This post is unrelated to "bronzage", the French word for tanning. If you want to relax on the beach, don't forget to apply sunscreen. And get the hell out of this website!
Once upon a time, there was a drunk person I don't know who made a popular Reddit post. Okay I need to be more specific, since this happens a lot. So I'm talking about this post:
Upfront Biases: Very dunk. All actual game design experience is from university, I'm now an architect and I design buildings which are not games. But there's probably a building near you, they're often nice.
Most sword/dragon/castle games are in set like old timey France or England. Historically, magic was rare & demonic and politically, there literally the same fucking states that exist today. Kings bought armor, knights, and archers, and everyone else farmed or watched goats. No disrespect to goats.
Meanwhile in 1600 BCE: Centaurs, cyclops, and Sirens - those were real shit to Homer and who ever was crazy enough to go further than their porch. Even the old testament bible was like: god be crazy (actual quote). And yet the silk road already existed, a city built a statue so big we now have the fucking word "colossus", and an entire fucking phantom civ of "sea peoples" nearly ended all civilization and no one knows fuck-all about 'em.
So back to game design: A player that can change the damn world with heroic action, be part of the cosmos, written in the fucking stars?!!! - That's all pre-Roman shit. A few dozen hoplites scaled a fuckign cliff in India and the whole place surrendered! That's some RPG shit!!! The whole scale of a video game, it's like 4 big cities and a bunch of farms; that's not England, it's the Hittites.
And tech - by like the 14th century, swords and valor were trash verse money and armor. Bronze age was when that fucking mattered. And about magic and shit - the walls of Jericho got fucking blown up by a meteor that ended some other forgot city! War of roses was brats with steel compared to the shit that happened between Egypt and the sea people, who again, just fucking vanished into the fog after ending whole empires!!! Speaking of Egypt the Pharaoh had an actual knife made from an meteor?!!! SO MUCH BETTER THAN FUEDAL FUCKIGN ENGLAND!!!
All that to say, my inebriated postulate is that early history is a better place to make a game than medieval Europe. Plus like every game ever has done that, find some new ground, it's fresher there. Maybe blame it on fantasy literature (all the same gripes), but seriously, get over your chivalric bullshit, and make games in places that actually felt magical.

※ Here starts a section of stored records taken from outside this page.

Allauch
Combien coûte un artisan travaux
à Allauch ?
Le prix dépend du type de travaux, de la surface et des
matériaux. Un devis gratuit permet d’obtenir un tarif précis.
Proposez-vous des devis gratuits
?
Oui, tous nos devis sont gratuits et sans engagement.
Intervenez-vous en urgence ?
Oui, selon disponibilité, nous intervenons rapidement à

My wine is empty...rant concluded.
I mostly agree with the tipsy architect: Bronze Age is underrated.
Comparison with better known time periods
Disclaimer: as much as I am a low-tech enthusiast, I don't think we should go back to technology of that time period (…as long as we have the choice not to), simply because we couldn't access the Internet, use bicycles, or live in a low-mortality, healthy, and relatively peaceful society.
All well and good, but I often hear on the other side how RPG players are so used to medieval fantasy that they would get lost in other settings, and constantly ask "can I ride a local horse" or "can I use money".

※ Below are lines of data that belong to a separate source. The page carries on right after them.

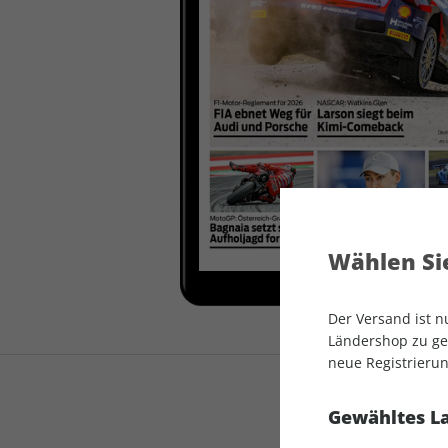
auto motor und sport
auto motor und sport
EDITION
autokauf
auto motor und sport
autokauf
Wählen Sie
Der Versand ist 
Ländershop zu gel
neue Registrierun
Gewähltes L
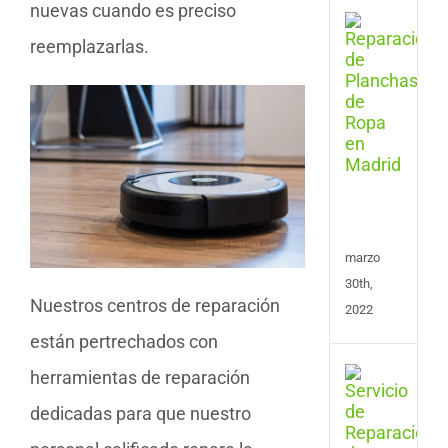
nuevas cuando es preciso
Serv
de
reemplazarlas.
Repa
de
Plan
y
Cent
de
Plan
en
Madr
marzo
30th,
Nuestros centros de reparación
2022
están pertrechados con
Repa
herramientas de reparación
de
dedicadas para que nuestro
Tele
en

Well, that's where computer RPGs come in! The game presents all the mechanics, including the setting-relevant stuff, instead of the player having to dig through the game book or whatever.
But that's not a satisfying answer. Tabletops RPGs are cool because they enable a parallel to ancient people who also used paper-like sheets and some kind of dice. But as far as I know, they didn't use electronic computers.
As a game designer, if you really want your players to delve into Bronze Age for an analog game, I guess simplify the mechanics and settings a bit. No, don't simplify all the way to a Chess variant, I already made a post about it.
The thing is that medieval fantasy also isn't the literal Middle Ages (hmm, some history revisionists in my local neighborhood might need to be reminded of that). Otherwise, your adventurers would be staying on their farm or not that good at archery or get sick and all that. The same goes for making a fantasy and/or a _-punk world of any other time period.
By the way, "the Middle Ages" is a huge time period. Are we talking about western Europe, and if so, are we after the 12th century with the proto-enlightenment and universities and stuff? How about 10th century with the crusades, if earlier, is the Roman Empire still there? Can I use a trebuchet? Can my priest character get married? Does my boat have a compass? That's the same kind of questions facing Bronze Age settings. In the end, every time period outside of living memory will have those problems. Better embrace it and choose a really early one, with 99% of its institutions/countries not surviving up to today, along with all the advantages listed in the inebriated postulate.
Conclusion
In the end, I think a Bronze Age aesthetic is very cool. You have chariot warfare, early board games, meteoritic weapons, badass warriors, and epic invasions. The only bummer is that it's hard to really differentiate from prehistory and Antiquity. You could extend it to the early Iron Age during which dark stuff like the homeric stories happened (the "heroic ages"), as suggested by the drunk redditor.
Another less known aspect of bronze age civilizations: their collapse (also enables cool settings)
On that, don't forget to perform feats of wonder for/against some random god from time to time, and see ya in the next one!